Every line of the records below that holds the word "from" belongs in the answer.

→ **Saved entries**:
*** Block opens ***
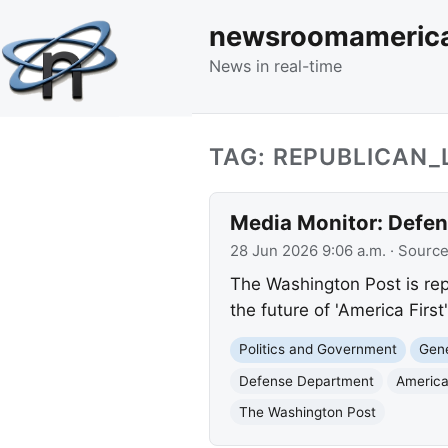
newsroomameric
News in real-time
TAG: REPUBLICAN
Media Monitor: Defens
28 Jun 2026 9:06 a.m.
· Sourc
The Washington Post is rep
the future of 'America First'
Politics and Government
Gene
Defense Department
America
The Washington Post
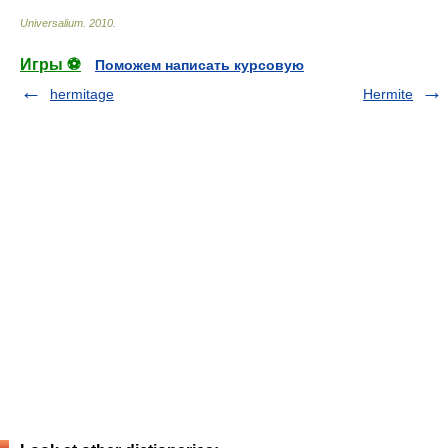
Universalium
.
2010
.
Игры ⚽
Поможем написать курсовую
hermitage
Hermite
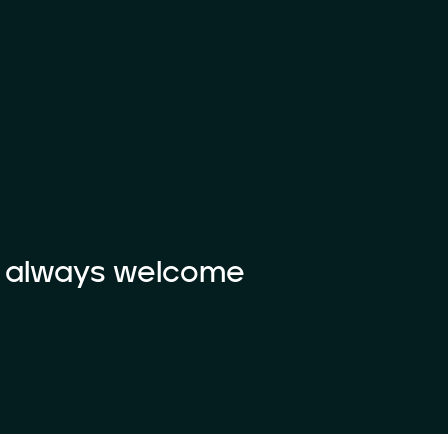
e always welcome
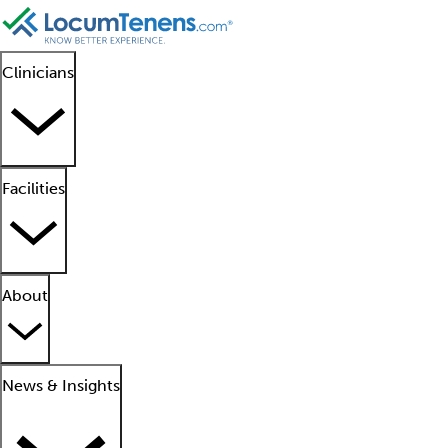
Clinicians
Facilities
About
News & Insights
*** Block closes ***
*** Block opens ***
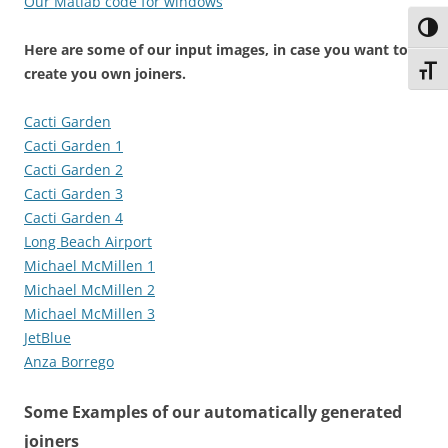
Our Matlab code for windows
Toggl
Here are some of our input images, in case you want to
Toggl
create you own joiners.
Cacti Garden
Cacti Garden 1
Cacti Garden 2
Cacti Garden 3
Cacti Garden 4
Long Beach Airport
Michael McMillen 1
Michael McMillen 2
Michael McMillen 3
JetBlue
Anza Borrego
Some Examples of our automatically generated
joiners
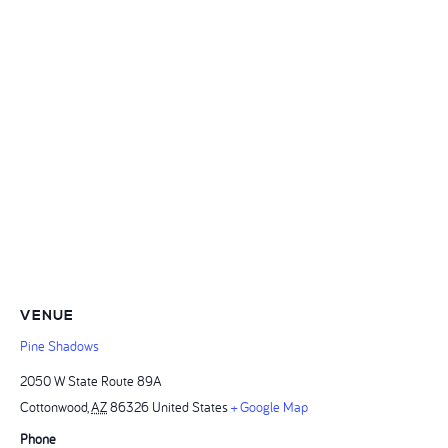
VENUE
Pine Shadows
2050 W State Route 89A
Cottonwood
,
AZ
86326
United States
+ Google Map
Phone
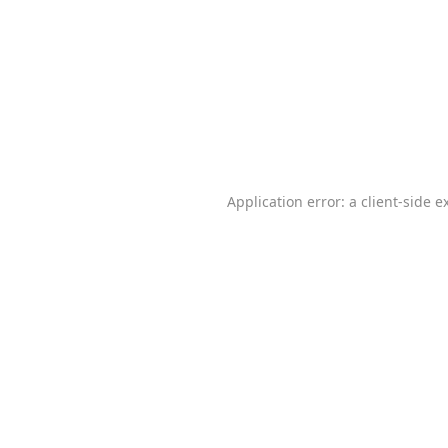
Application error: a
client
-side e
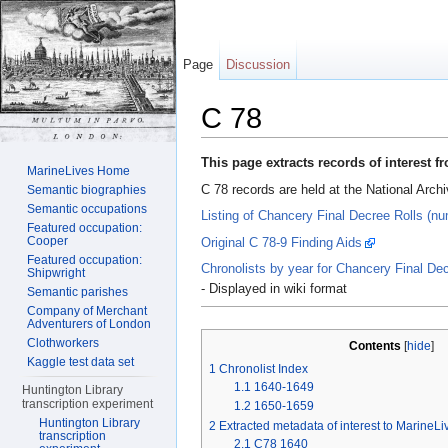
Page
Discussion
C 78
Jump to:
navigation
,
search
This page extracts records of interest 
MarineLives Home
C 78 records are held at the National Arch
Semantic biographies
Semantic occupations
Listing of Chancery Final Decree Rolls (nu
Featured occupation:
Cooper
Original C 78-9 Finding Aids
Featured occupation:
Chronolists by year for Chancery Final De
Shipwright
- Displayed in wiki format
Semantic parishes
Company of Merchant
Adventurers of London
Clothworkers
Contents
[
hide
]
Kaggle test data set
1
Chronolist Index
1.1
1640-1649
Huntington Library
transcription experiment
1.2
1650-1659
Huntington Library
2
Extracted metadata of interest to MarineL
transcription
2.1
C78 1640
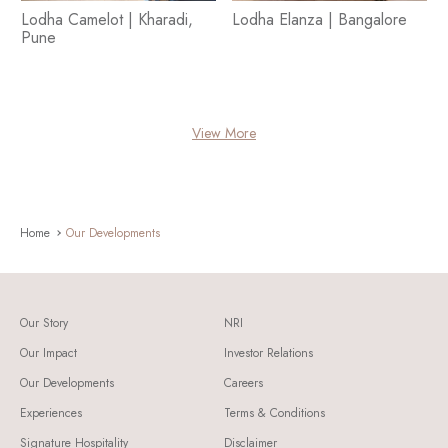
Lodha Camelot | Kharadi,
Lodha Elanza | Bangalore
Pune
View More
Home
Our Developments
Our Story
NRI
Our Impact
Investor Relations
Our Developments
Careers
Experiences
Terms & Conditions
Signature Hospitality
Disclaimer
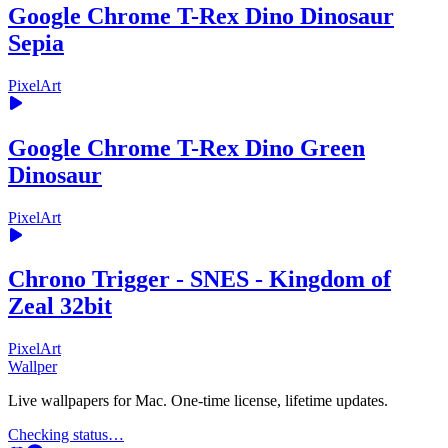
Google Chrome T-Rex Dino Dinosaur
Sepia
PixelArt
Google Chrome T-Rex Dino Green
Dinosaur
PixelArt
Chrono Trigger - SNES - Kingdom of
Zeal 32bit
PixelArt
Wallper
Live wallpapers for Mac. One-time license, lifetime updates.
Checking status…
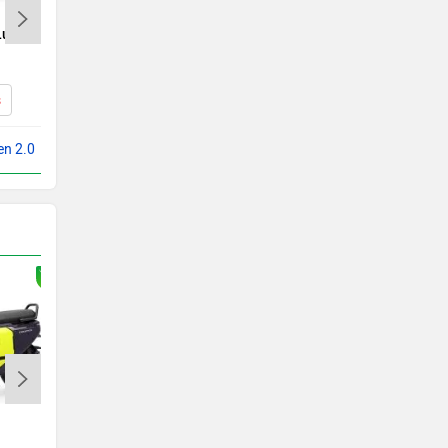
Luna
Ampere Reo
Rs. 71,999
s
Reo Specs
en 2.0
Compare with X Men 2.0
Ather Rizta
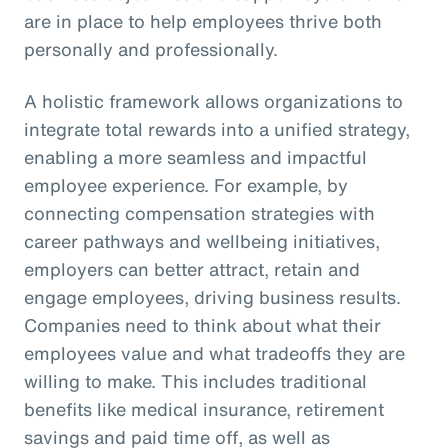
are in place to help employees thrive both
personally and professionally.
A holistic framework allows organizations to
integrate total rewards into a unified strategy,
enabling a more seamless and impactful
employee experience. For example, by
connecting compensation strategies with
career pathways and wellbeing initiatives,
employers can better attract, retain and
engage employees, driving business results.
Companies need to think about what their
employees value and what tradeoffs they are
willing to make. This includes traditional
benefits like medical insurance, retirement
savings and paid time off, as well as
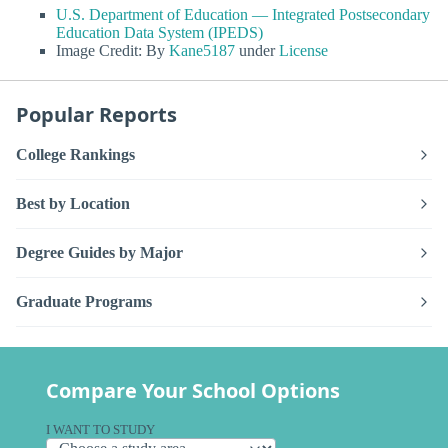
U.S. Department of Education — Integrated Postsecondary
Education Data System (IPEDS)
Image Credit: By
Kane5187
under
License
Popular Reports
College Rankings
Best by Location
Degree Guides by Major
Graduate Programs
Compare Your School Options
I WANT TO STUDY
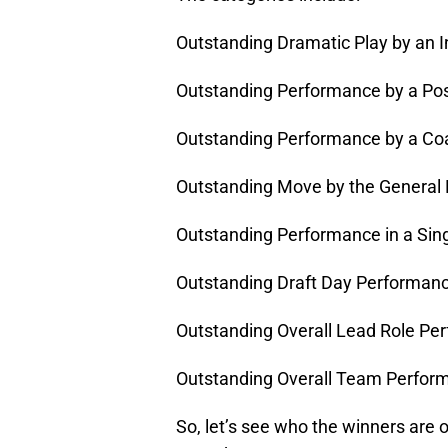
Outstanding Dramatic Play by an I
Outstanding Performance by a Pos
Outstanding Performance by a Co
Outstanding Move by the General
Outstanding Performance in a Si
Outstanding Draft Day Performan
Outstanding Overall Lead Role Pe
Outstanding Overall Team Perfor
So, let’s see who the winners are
*** Block closes ***
*** Block opens ***
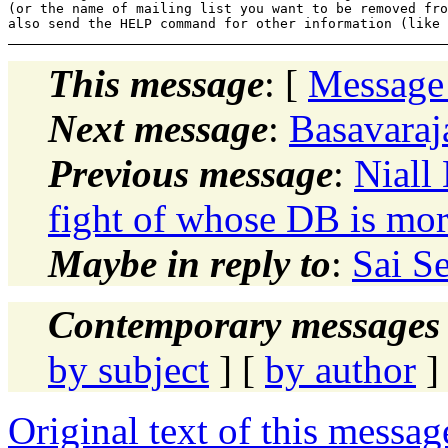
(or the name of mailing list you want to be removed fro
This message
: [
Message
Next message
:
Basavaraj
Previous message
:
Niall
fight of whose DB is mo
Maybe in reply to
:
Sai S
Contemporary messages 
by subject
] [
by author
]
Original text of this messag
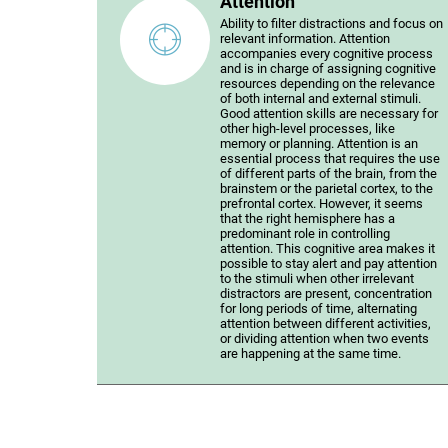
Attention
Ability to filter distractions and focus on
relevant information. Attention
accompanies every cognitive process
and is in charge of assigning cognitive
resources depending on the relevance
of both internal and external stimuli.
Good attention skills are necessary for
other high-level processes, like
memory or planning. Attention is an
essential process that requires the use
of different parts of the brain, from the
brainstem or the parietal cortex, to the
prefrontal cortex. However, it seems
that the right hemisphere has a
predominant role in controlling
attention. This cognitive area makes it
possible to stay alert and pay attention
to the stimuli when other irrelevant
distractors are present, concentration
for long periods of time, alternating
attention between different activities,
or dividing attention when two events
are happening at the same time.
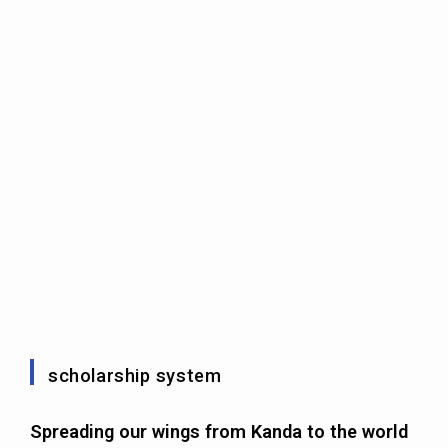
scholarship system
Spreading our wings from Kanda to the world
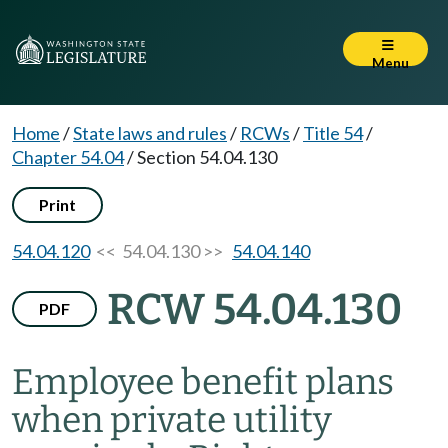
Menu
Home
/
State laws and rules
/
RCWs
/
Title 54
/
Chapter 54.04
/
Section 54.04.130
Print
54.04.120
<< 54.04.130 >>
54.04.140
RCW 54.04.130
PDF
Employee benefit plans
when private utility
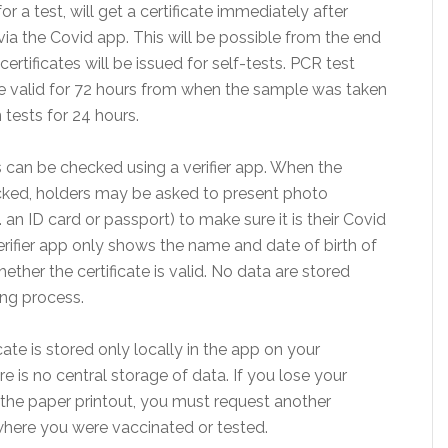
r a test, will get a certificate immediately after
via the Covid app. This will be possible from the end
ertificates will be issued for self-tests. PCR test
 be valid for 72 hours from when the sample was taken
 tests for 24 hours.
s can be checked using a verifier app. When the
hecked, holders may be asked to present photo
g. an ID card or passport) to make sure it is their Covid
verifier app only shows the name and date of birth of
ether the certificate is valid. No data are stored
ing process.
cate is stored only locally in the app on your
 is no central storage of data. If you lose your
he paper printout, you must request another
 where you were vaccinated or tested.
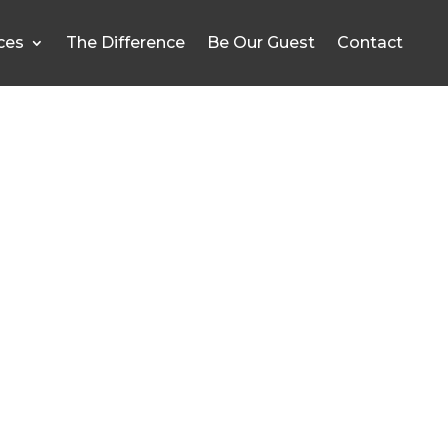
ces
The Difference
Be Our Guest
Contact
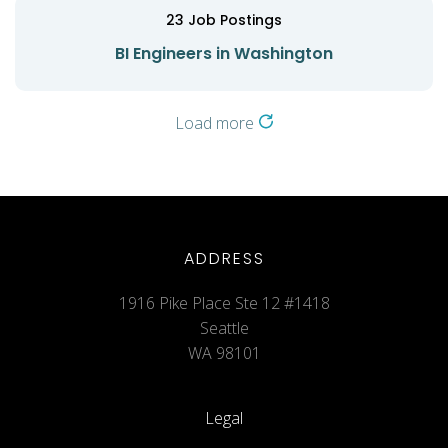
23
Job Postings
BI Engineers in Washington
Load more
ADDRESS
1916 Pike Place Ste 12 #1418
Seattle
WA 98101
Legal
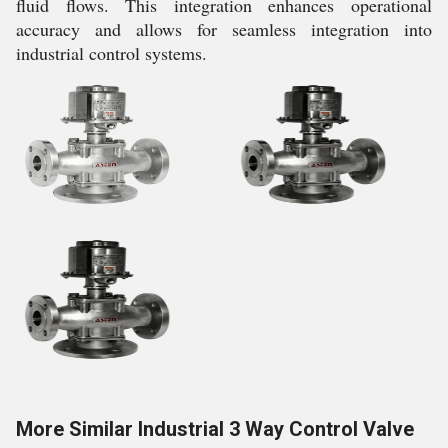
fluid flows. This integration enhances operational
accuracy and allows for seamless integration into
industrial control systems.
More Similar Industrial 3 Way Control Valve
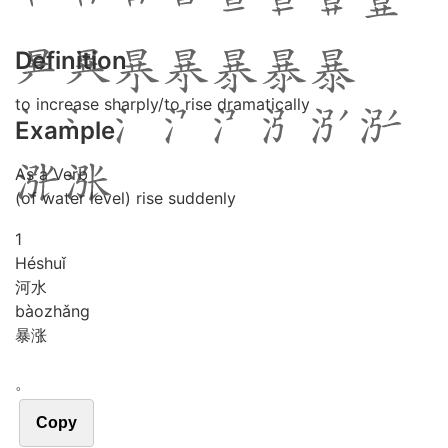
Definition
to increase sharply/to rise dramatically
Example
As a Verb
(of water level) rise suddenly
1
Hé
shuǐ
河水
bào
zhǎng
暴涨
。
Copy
*** Block closes ***
→ **RESULT OF THE EXERCISE**:
of different parts of the brain, from the
Spreading our wings from Kanda to the world
via the Covid app. This will be possible from the end
 be valid for 72 hours from when the sample was taken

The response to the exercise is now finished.